Department of Otolaryngology–Head and Neck Surgery, Graduate School of Medicine (Drs Hoshitani, Ishida, Otsuki, and Nibu), International Center for Medical Research and Treatment, School of Medicine (Dr Shirakawa), Kobe University, Kobe, Japan; and Division of Cell and Gene Therapy, Institute for Advanced Medical Science, Hyogo College of Medicine, Hyogo, Japan (Dr Gotoh).

Correspondence: Ken-ichi Nibu, MD, PhD, Department of Otolaryngology–Head and Neck Surgery, Kobe University Graduate School of Medicine, 7-5-1 Kusunoki-Cho, Chuo-ku, Kobe 650-0017, Japan ([email protected]).

Author Contributions: Dr Nibu had full access to all the data in the study and takes responsibility for the integrity of the data and the accuracy of the data analysis. Study concept and design: Hoshitani, Ishida, Shirakawa, Gotoh, and Nibu. Acquisition of data: Hoshitani. Analysis and interpretation of data: Hoshitani, Ishida, Otsuki, Gotoh, and Nibu. Drafting of the manuscript: Hoshitani. Critical revision of the manuscript for important intellectual content: Ishida, Otsuki, Shirakawa, Gotoh, and Nibu. Obtained funding: Ishida, Gotoh, and Nibu. Study supervision: Ishida, Otsuki, Shirakawa, Gotoh, and Nibu.

Financial Disclosure: None reported.

Funding/Support: This work was supported by Grants-in-Aid for Scientific Research from the Japan Society for the Promotion of Science for Dr Ishida (grant 16591707) and for Dr Nibu (grant 18659500) and a Health and Labour Sciences Research Grant for Clinical Cancer Research from the Japan Ministry of Health, Labour, and Welfare for Dr Nibu (grant H17-Gannrinshou-001).

Submitted for Publication: September 21, 2006; accepted November 7, 2006.

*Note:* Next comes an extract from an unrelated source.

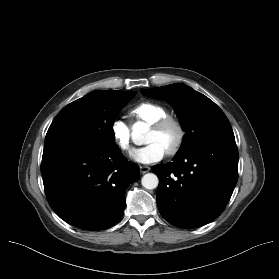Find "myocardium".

Archives of Otolaryngology -- Head & Neck Surgery 133(3):p 270-275, March 2007.

Objective

To evaluate the antitumor immune effects of B7-1 gene expression mediated by adenoviral vectors against squamous cell carcinoma. Transfection of the costimulatory molecule B7-1 gene into certain murine tumors increases antitumor immunity and suppresses tumor growth.

Design

In vitro and in vivo study.

Interventions

A murine squamous cell carcinoma cell line, KLN205, was infected with adenoviral vectors carrying either B7-1 (AdB7) or LacZ (AdCL) genes. Infected cells were injected subcutaneously into the flanks of DBA/2 mice.

Main Outcome Measures

The growth of tumors infected with adenviral vectors was measured.

Results

AdB7-infected cells grew significantly slower than AdCL-infected cells in vivo, while there was no significant difference in the growth rates between the 2 groups in vitro. Moreover, significant growth suppression of rechallenged noninfected parental cells was observed in the mice immunized with AdB7-infected cells but not in those immunized with AdCL-infected cells.

Conclusion

These results suggest that the B7-1 gene has therapeutic potential for immunotherapy against head and neck squamous cell carcinoma.